Кроме того, Фебрер постоянно ссорился со своими столичными родственниками, молодыми людьми, которые гордились дворянскими титулами и втихомолку посмеивались над его необычным званием бутифарра. И подумать только, что его семья не раз уступала родственникам на континенте титулы маркизов, предпочитая всему титул, столь высокий среди островного дворянства, и высшие кавалерские степени Мальтийского ордена!..
Он начал путешествовать по Европе, проводя осень и часть зимы в Париже, а холодные месяцы — на Лазурном берегу; весной жил в Лондоне, а летом — в Остенде, совершая время от времени поездки в Италию, Египет и на север — в Норвегию, чтобы увидеть, как светит солнце в полночь.
Ведя этот новый образ жизни, он оставался почти никем не замеченным. Он был лишь простым туристом, ничтожной песчинкой в том огромном потоке людей, которых жажда странствий влечет во все концы земли. И все же это постоянное передвижение с места на место, порою томительно однообразное, порою богатое неожиданными приключениями, отвечало его атавистическим инстинктам, тем вкусам, которые он унаследовал от предков, любивших далекие путешествия.

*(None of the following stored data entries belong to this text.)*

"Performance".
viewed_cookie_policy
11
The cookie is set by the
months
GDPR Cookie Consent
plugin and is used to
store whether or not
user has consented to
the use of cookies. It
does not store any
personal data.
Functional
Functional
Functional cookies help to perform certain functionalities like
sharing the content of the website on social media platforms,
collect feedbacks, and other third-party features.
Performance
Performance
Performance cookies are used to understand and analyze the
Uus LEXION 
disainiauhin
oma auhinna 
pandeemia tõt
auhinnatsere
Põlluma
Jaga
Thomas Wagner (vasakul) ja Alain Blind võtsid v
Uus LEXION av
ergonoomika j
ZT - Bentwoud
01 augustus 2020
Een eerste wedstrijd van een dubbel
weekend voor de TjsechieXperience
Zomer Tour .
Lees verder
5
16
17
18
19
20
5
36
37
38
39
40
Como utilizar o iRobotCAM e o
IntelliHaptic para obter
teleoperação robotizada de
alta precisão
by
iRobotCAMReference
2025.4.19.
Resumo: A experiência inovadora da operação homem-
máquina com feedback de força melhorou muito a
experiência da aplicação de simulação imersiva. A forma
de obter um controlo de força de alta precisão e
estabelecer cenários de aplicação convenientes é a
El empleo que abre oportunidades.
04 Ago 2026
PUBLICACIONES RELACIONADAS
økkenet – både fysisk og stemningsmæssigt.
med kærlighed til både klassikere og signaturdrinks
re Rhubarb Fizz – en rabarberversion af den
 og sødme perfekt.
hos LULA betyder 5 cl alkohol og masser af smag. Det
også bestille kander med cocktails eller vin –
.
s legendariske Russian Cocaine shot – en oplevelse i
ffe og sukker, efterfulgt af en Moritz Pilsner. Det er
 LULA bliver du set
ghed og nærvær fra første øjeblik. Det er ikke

Кроме того, эта бродячая жизнь удовлетворяла его страсть ко всему необычайному. В отелях Ниццы, этих очагах мирового разврата, лицемерно скрытого под маской благопристойности, его баловали женщины, нежданно являвшиеся к нему и сумерках. В Египте ему пришлось бежать от изощренных ласк одной стареющей венгерской графини, элегантной и сильно надушенной женщины с ввалившимися глазами, скрывавшей увядающее тело под густым слоем косметики.
Он жил в Мюнхене, когда ему исполнилось двадцать восемь лет. Незадолго до этого он был в Байрейте на нескольких представлениях опер Вагнера, а теперь в столице Баварии посещал театр Резиденции, где проходил моцартовский фестиваль. Хайме не был меломаном, но кочевой образ жизни заставлял его ехать туда, куда ехали все, и два года подряд он в качестве пианиста-любителя посещал эти торжества.

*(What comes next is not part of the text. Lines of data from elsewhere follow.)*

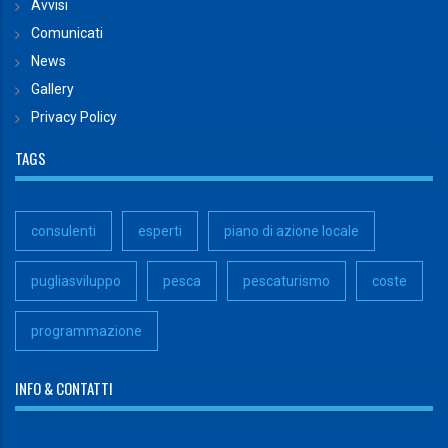
Avvisi
Comunicati
News
Gallery
Privacy Policy
TAGS
consulenti
esperti
piano di azione locale
pugliasviluppo
pesca
pescaturismo
coste
programmazione
INFO & CONTATTI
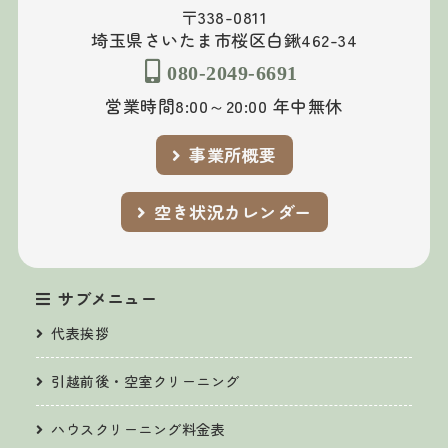
〒338-0811
埼玉県さいたま市桜区白鍬462-34
080-2049-6691
営業時間8:00～20:00 年中無休
事業所概要
空き状況カレンダー
サブメニュー
代表挨拶
引越前後・空室クリーニング
ハウスクリーニング料金表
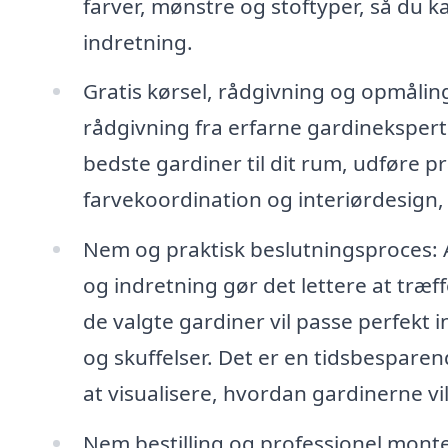
farver, mønstre og stoftyper, så du kan
indretning.
Gratis kørsel, rådgivning og opmåli
rådgivning fra erfarne gardineksperter
bedste gardiner til dit rum, udføre 
farvekoordination og interiørdesign,
Nem og praktisk beslutningsproces: A
og indretning gør det lettere at træf
de valgte gardiner vil passe perfekt in
og skuffelser. Det er en tidsbesparen
at visualisere, hvordan gardinerne vil
Nem bestilling og professionel monte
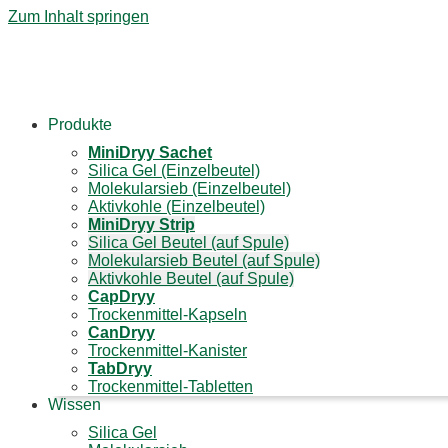
Zum Inhalt springen
Produkte
Mini
Dryy
Sachet
Silica Gel (Einzelbeutel)
Molekularsieb (Einzelbeutel)
Aktivkohle (Einzelbeutel)
Mini
Dryy
Strip
Silica Gel Beutel (auf Spule)
Molekularsieb Beutel (auf Spule)
Aktivkohle Beutel (auf Spule)
Cap
Dryy
Trockenmittel-Kapseln
Can
Dryy
Trockenmittel-Kanister
Tab
Dryy
Trockenmittel-Tabletten
Wissen
Silica Gel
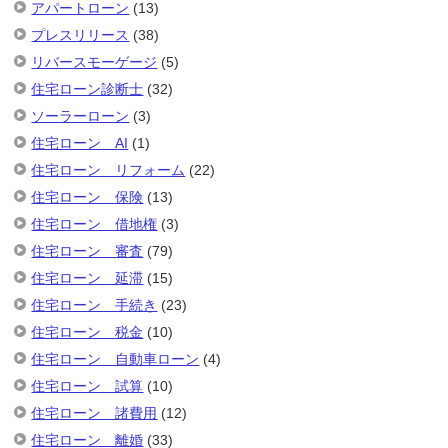
アパートローン
(13)
プレスリリース
(38)
リバースモーゲージ
(5)
住宅ローン診断士
(32)
ソーラーローン
(3)
住宅ローン AI
(1)
住宅ローン リフォーム
(22)
住宅ローン 保険
(13)
住宅ローン 借地権
(3)
住宅ローン 審査
(79)
住宅ローン 延滞
(15)
住宅ローン 手続き
(23)
住宅ローン 税金
(10)
住宅ローン 自動車ローン
(4)
住宅ローン 試算
(10)
住宅ローン 諸費用
(12)
住宅ローン 離婚
(33)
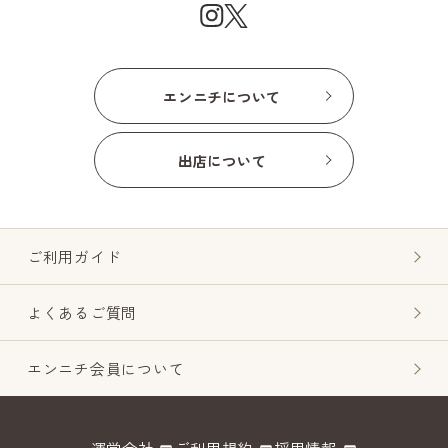
エンニチについて
出店について
ご利用ガイド
よくあるご質問
エンニチ会員について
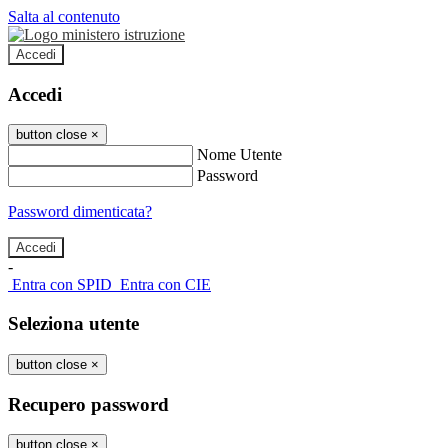
Salta al contenuto
Accedi
Accedi
button close
×
Nome Utente
Password
Password dimenticata?
-
Entra con SPID
Entra con CIE
Seleziona utente
button close
×
Recupero password
button close
×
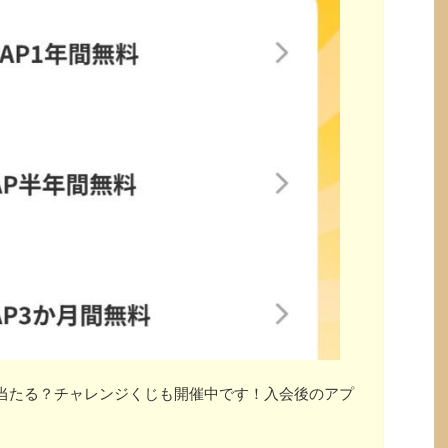
」が当たる？チャレンジくじも開催中です！入会後のアプ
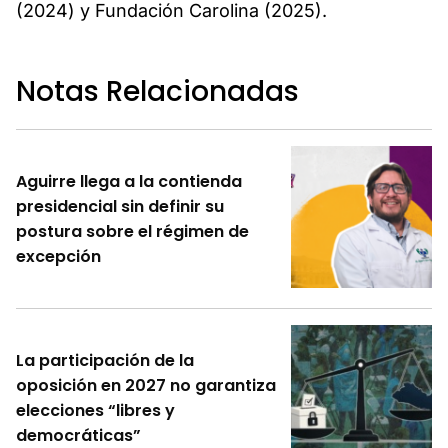
(2024) y Fundación Carolina (2025).
Notas Relacionadas
Aguirre llega a la contienda
presidencial sin definir su
postura sobre el régimen de
excepción
La participación de la
oposición en 2027 no garantiza
elecciones “libres y
democráticas”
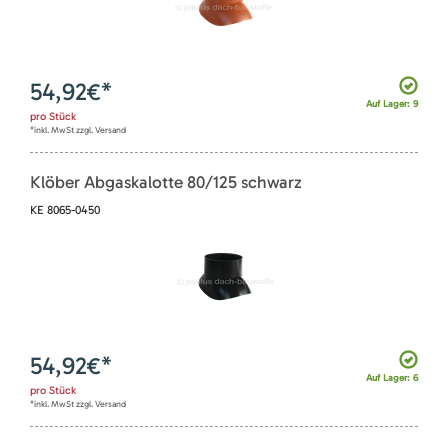
54,92
€*
Auf Lager: 9
pro
Stück
*inkl. MwSt zzgl. Versand
Klöber Abgaskalotte 80/125 schwarz
KE 8065-0450
54,92
€*
Auf Lager: 6
pro
Stück
*inkl. MwSt zzgl. Versand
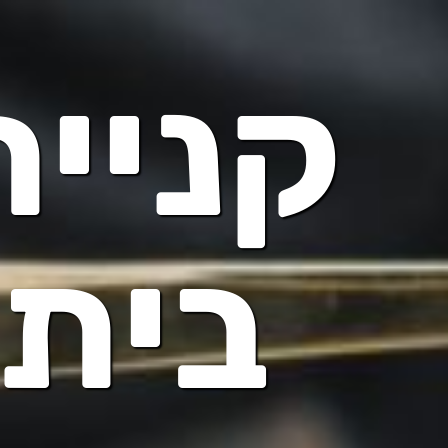
קניית
בית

В мюнхенском отеле он встретил мисс Мери Гордон, которую видел раньше в вагнеровском театре. Эта высокая и стройная англичанка обладала крепким и худощавым телом гимнастки. Спорт избавил ее от приятной женской полноты, придав ей здоровый вид хорошенького, безусого мальчика. Особенно красива была ее голова — фарфорово-прозрачная головка пажа, с розовым носиком игривой собачки, влажными голубыми глазами и рыжими волосами, которые терку отливали светлым золотом, а ближе к коже — червонным. Красота се, очаровательная и хрупкая, была той исключительно английской красотой, что в тридцать лет исчезает под лиловатым румянцем и шероховатой кожей.

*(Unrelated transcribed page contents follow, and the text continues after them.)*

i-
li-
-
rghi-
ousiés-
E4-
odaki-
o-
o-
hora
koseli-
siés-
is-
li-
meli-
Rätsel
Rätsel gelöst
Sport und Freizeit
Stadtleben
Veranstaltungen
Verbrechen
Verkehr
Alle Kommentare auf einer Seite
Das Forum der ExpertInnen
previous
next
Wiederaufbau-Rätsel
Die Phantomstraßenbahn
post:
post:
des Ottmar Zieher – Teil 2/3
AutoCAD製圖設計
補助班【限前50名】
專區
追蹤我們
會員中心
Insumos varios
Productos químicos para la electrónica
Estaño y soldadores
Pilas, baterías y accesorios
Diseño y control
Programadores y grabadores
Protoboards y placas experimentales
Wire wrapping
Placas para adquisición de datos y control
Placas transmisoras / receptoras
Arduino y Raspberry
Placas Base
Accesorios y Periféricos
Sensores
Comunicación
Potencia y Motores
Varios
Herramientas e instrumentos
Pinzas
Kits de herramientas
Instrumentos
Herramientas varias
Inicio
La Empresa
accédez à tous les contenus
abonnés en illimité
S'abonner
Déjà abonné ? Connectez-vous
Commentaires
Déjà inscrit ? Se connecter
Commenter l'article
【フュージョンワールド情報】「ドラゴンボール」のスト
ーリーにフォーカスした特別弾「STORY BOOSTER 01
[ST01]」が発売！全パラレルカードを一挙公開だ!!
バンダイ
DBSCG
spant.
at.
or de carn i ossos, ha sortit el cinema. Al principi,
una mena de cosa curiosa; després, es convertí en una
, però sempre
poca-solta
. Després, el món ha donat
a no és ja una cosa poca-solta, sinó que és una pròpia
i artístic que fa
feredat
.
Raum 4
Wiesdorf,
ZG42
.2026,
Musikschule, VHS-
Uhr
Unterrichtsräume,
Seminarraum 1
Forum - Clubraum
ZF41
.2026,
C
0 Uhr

В ресторане Хайме не раз встречался со взглядом ее голубых глаз, спокойно и смело останавливавшихся на нем. Ее сопровождала толстая нарумяненная дама — компаньонка, одетая в черное, в красной соломенной шляпке и с поясом того же цвета, разделявшим на два выпуклых полушария ее живот и грудь. Сама же она, молодая и легкая, казалась цветком из золота и перламутра в своем белом фланелевом платье мужского покроя, мужском галстуке и панаме с опущенными полями и голубой вуалью.